The delay of the MRJ90's first flight by more than 15 months to Q2 2015, with first delivery, to All Nippon Airways (ANA), moving back to the summer of 2017, cuts deeply into the first-mover advantage the MRJ has over Embraer's new E-Jet E2 family. Analysts also doubt the programme can secure any big orders before the aircraft actually flies.

With the most recent delay, the third since the programme's launch, the MRJ will only enter service a year ahead of Embraer's 97-seat E-190 E2 - provided neither airframer makes further schedule changes.

Data from Flightglobal's Ascend Online Fleets database indicates that Mitsubishi is to build four MRJs in 2017, before ramping up to produce 31 aircraft in 2018, followed by 51 in 2019. Based on current firm orders for 165 aircraft, production is scheduled to 2022.

Embraer, meanwhile, is expected to manufacture five E2s in 2018, followed by nine in 2019, before cranking up production rates into the 20s from 2020. With its 150 aircraft order book, production is to continue through to 2027.

"The delay does eat into the schedule advantage that the MRJ has had over Embraer's re-engined E2 series," says Ray Jaworowski, Forecast International's senior aerospace analyst. "Potential customers looking for early delivery slots will now take a serious look at both aircraft before making a purchase decision."

Rob Morris, senior consultant at Ascend, adds that the shortened period between the entry into service of the two aircraft works in favour of Embraer, which already has an advantage given its significant customer base for earlier E-Jets.

"It's also unlikely that the E2 will see similar delays given its derivative nature," he adds.

While the MRJ is a new aircraft project by the Japanese, the E2 is an upgraded version of Embraer's E-Jet family with new engines, wings and upgraded avionics. Both aircraft will be powered by Pratt & Whitney's geared turbofan engines - the PW1200G for the MRJ and the PW1900G for the E-190/195.

The MRJ delay, however, did not come as a complete surprise, especially in light of delays to other high profile programmes in recent years, namely the Boeing 787 and Bombardier CSeries. The delay was also somewhat anticipated considering Mitsubishi's position as a rookie airframer.

Analysts say it is imperative that Mitsubishi assuage concerns among customers and prospects, and also work to reduce any impact of programme delays on future orders.

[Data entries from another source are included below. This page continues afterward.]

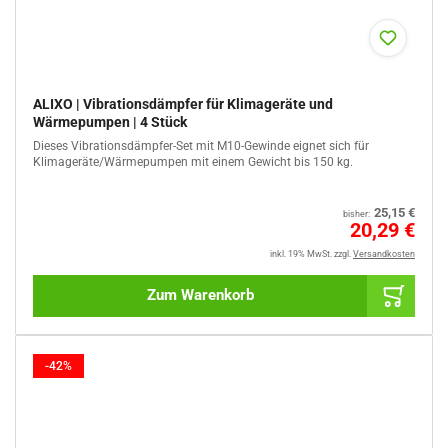
ALIXO | Vibrationsdämpfer für Klimageräte und
Wärmepumpen | 4 Stück
Dieses Vibrationsdämpfer-Set mit M10-Gewinde eignet sich für
Klimageräte/Wärmepumpen mit einem Gewicht bis 150 kg.
Normaler
25,15 €
bisher:
Preis
Sale
20,29 €
%
inkl. 19% MwSt.
zzgl.
Versandkosten
Zum Warenkorb
-42%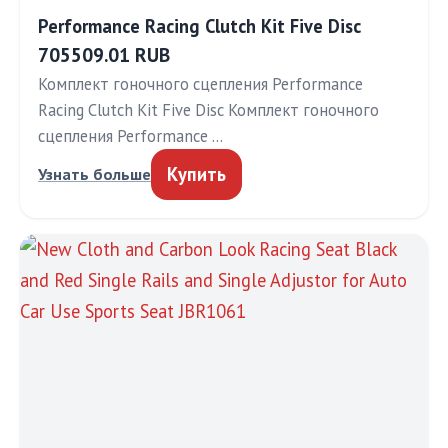
Performance Racing Clutch Kit Five Disc
705509.01 RUB
Комплект гоночного сцепления Performance
Racing Clutch Kit Five Disc Комплект гоночного
сцепления Performance …
Купить
Узнать больше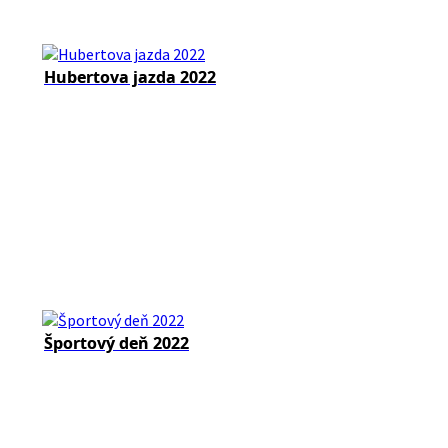
Hubertova jazda 2022
Športový deň 2022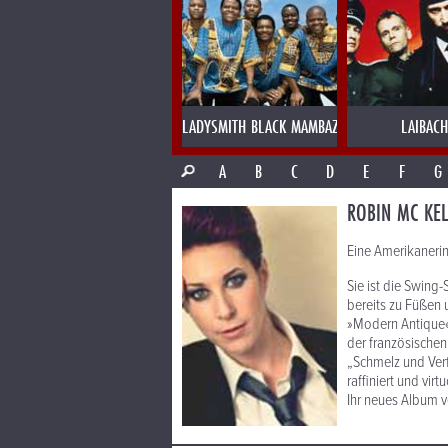
LADYSMITH BLACK MAMBAZO
LAIBACH
A
B
C
D
E
F
G
ROBIN MC KEL
Eine Amerikanerin
Sie ist die Swing-
bereits zu Füßen 
»Modern Antique« 
der französischen
„Schmelz und Verf
raffiniert und vir
Ihr neues Album v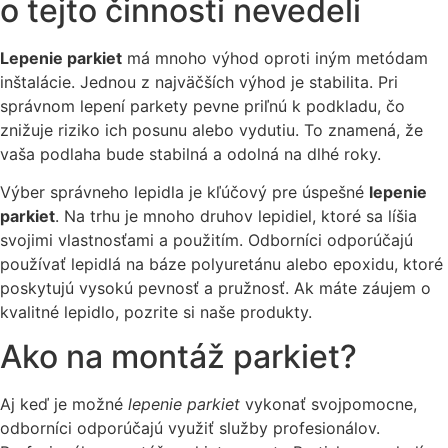
o tejto činnosti nevedeli
Lepenie parkiet
má mnoho výhod oproti iným metódam
inštalácie. Jednou z najväčších výhod je stabilita. Pri
správnom lepení parkety pevne priľnú k podkladu, čo
znižuje riziko ich posunu alebo vydutiu. To znamená, že
vaša podlaha bude stabilná a odolná na dlhé roky.
Výber správneho lepidla je kľúčový pre úspešné
lepenie
parkiet
. Na trhu je mnoho druhov lepidiel, ktoré sa líšia
svojimi vlastnosťami a použitím. Odborníci odporúčajú
používať lepidlá na báze polyuretánu alebo epoxidu, ktoré
poskytujú vysokú pevnosť a pružnosť. Ak máte záujem o
kvalitné lepidlo, pozrite si naše produkty.
Ako na montáž parkiet?
Aj keď je možné
lepenie parkiet
vykonať svojpomocne,
odborníci odporúčajú využiť služby profesionálov.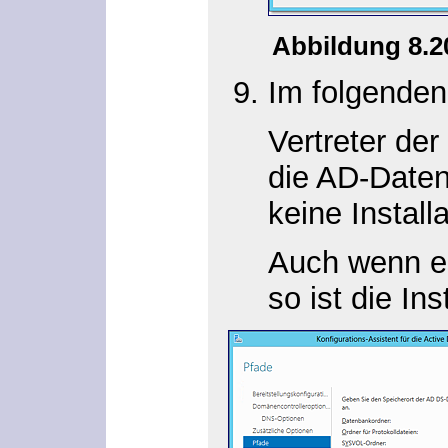
Abbildung 8.
Im folgenden
Vertreter de
die AD-Daten
keine Install
Auch wenn es 
so ist die Ins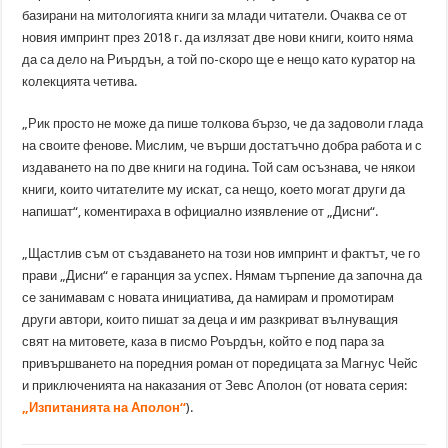
базирани на митологията книги за млади читатели. Очаква се от
новия импринт през 2018 г. да излязат две нови книги, които няма
да са дело на Риърдън, а той по-скоро ще е нещо като куратор на
колекцията четива.
„Рик просто не може да пише толкова бързо, че да задоволи глада
на своите фенове. Мислим, че върши достатъчно добра работа и с
издаването на по две книги на година. Той сам осъзнава, че някои
книги, които читателите му искат, са нещо, което могат други да
напишат“, коментираха в официално изявление от „Дисни“.
„Щастлив съм от създаването на този нов импринт и фактът, че го
прави „Дисни“ е гаранция за успех. Нямам търпение да започна да
се занимавам с новата инициатива, да намирам и промотирам
други автори, които пишат за деца и им разкриват вълнуващия
свят на митовете, каза в писмо Роърдън, който е под пара за
привършването на поредния роман от поредицата за Магнус Чейс
и приключенията на наказания от Зевс Аполон (от новата серия:
„Изпитанията на Аполон“
).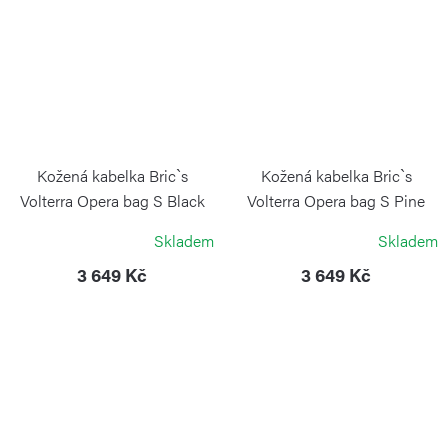
Kožená kabelka Bric`s
Kožená kabelka Bric`s
Volterra Opera bag S Black
Volterra Opera bag S Pine
BRIC´S
BRIC´S
Skladem
Skladem
3 649 Kč
3 649 Kč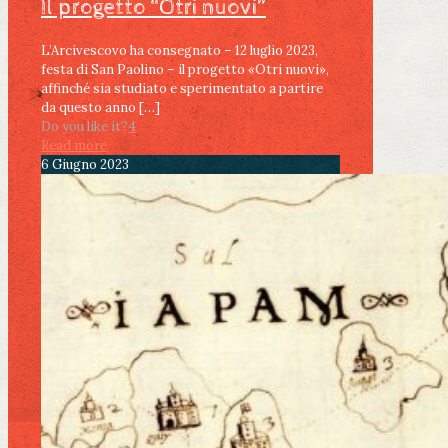
Il progetto “Otri nuovi”
L’Arcivescovo ha consegnato – 12 luglio 2023,
festa di San Paolino – il progetto «Otri nuovi»,
affinché sia studiato e sperimentato a partire
da questo anno
[…]
Do you like it?
4
Read more
6 Giugno 2023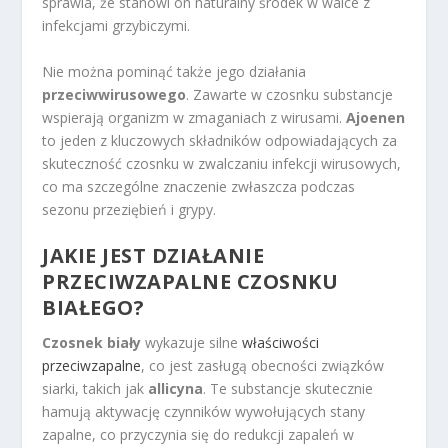
sprawia, że stanowi on naturalny środek w walce z
infekcjami grzybiczymi.
Nie można pominąć także jego działania
przeciwwirusowego
. Zawarte w czosnku substancje
wspierają organizm w zmaganiach z wirusami.
Ajoenen
to jeden z kluczowych składników odpowiadających za
skuteczność czosnku w zwalczaniu infekcji wirusowych,
co ma szczególne znaczenie zwłaszcza podczas
sezonu przeziębień i grypy.
JAKIE JEST DZIAŁANIE
PRZECIWZAPALNE CZOSNKU
BIAŁEGO?
Czosnek biały
wykazuje silne
właściwości
przeciwzapalne
, co jest zasługą obecności związków
siarki, takich jak
allicyna
. Te substancje skutecznie
hamują aktywację czynników wywołujących stany
zapalne, co przyczynia się do redukcji zapaleń w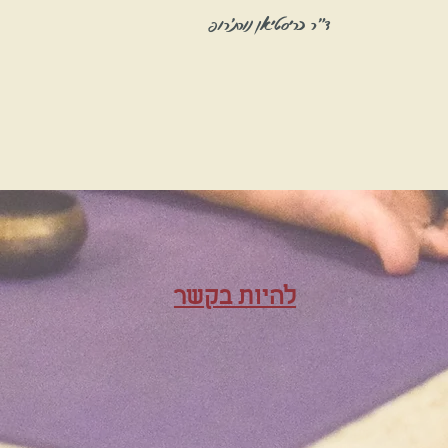
ד"ר כריסטיאן נורת'רופ
להיות בקשר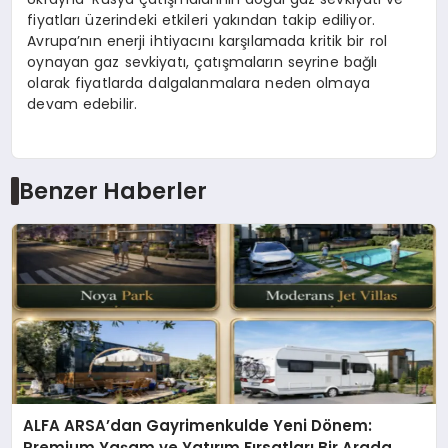
fiyatları üzerindeki etkileri yakından takip ediliyor.
Avrupa’nın enerji ihtiyacını karşılamada kritik bir rol
oynayan gaz sevkiyatı, çatışmaların seyrine bağlı
olarak fiyatlarda dalgalanmalara neden olmaya
devam edebilir.
Benzer Haberler
ALFA ARSA’dan Gayrimenkulde Yeni Dönem:
Premium Yaşam ve Yatırım Fırsatları Bir Arada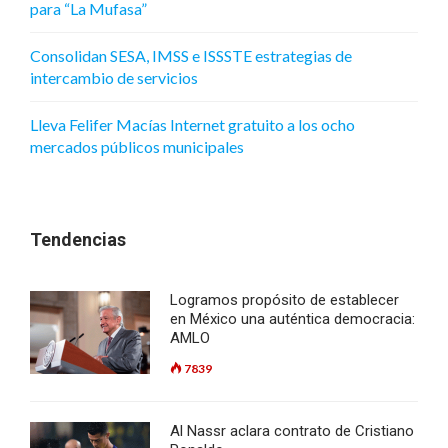
para “La Mufasa”
Consolidan SESA, IMSS e ISSSTE estrategias de
intercambio de servicios
Lleva Felifer Macías Internet gratuito a los ocho
mercados públicos municipales
Tendencias
Logramos propósito de establecer
en México una auténtica democracia:
AMLO
7839
Al Nassr aclara contrato de Cristiano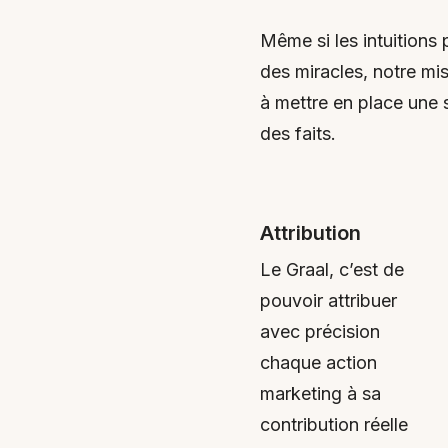
Même si les intuitions 
des miracles, notre mi
à mettre en place une 
des faits.
Attribution
Le Graal, c’est de
pouvoir attribuer
avec précision
chaque action
marketing à sa
contribution réelle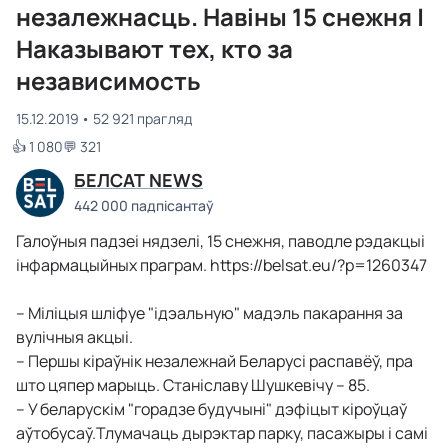
незалежнасць. Навіны 15 снежня |
Наказывают тех, кто за
независимость
15.12.2019
52 921 прагляд
👍 1 080
💬 321
БЕЛСАТ NEWS
442 000 падпісантаў
Галоўныя падзеі нядзелі, 15 снежня, паводле рэдакцыі
інфармацыйных праграм. https://belsat.eu/?p=1260347
– Міліцыя шліфуе "ідэальную" мадэль пакарання за
вулічныя акцыі.
– Першы кіраўнік незалежнай Беларусі распавёў, пра
што цяпер марыць. Станіславу Шушкевічу – 85.
– У беларускім "горадзе будучыні" дэфіцыт кіроўцаў
аўтобусаў.Тлумачаць дырэктар парку, пасажыры і самі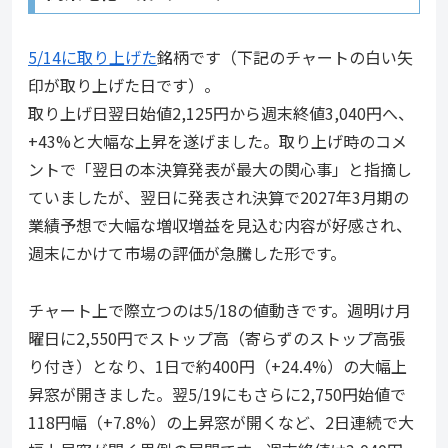
5/14に取り上げた
銘柄です（下記のチャートの白い矢
印が取り上げた日です）。
取り上げ日翌日始値2,125円から週末終値3,040円へ、
+43%と大幅な上昇を遂げました。取り上げ時のコメ
ントで「翌日の本決算発表が最大の関心事」と指摘し
ていましたが、翌日に発表され決算で2027年3月期の
業績予想で大幅な増収増益を見込む内容が好感され、
週末にかけて市場の評価が急騰した形です。
チャート上で際立つのは5/18の値動きです。週明け月
曜日に2,550円でストップ高（寄らずのストップ高張
り付き）となり、1日で約400円（+24.4%）の大幅上
昇窓が開きました。翌5/19にもさらに2,750円始値で
118円幅（+7.8%）の上昇窓が開くなど、2日連続で大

"Mitsubishi needs to clearly explain to their customers (and prospects and the market) the rationale behind the delay. They also need to set out the revised programme and then demonstrate achievement of clear milestones towards the revised first flight and subsequent first delivery," says Morris.

He adds that further delays could "fundamentally damage the programme".

SkyWest Airlines, which made an order for 100 MRJ90s, with an option for an additional 100 of the type in 2012, had previously said that the availability of the MRJ in 2017 is one reason it picked the aircraft.

"We have seen delays recently of several aircraft programmes so this is common. If there are further delays, we would have to reconsider our response to this question," says its chief financial officer Michael Kraupp in response to questions on how the MRJ delay has affected SkyWest's fleet plans.

"I would also believe that the recently announced delay could have a temporary effect on current sales campaigns. At this time, we will simply have to wait and see how they deliver on their revised plan," he adds.

More than just impacting sales, the MRJ programme's delay could also have a knock-on impact on the launch of its stretched 100-seat variant. Mitsubishi told Flightglobal Pro at the Paris air show that airlines have requested a 100-seat regional jet, and that there is "a good chance" it will launch the project, though the focus is still on making sure the MRJ90 takes to the skies.

"Such a model would be a natural progression for the MRJ series, given the trend in the regional jet market toward larger capacity aircraft. If Mitsubishi chooses to launch the MRJ100, a significant delay in doing so would cede a considerable early sales advantage to such aircraft as Embraer's E2 series and the Bombardier CS100 CSeries model," says Jaworowski.

Mitsubishi has a backlog for 165 firm orders with 160 options.

Embraer, meanwhile, has a firm order for 100 E-175 E2 aircraft, 25 E-190 E2 and 25 E-195 E2, and another 150 of these aircraft on options and purchase rights. It has also secured letters of intent totalling 65 E-Jet E2s from unnamed customers.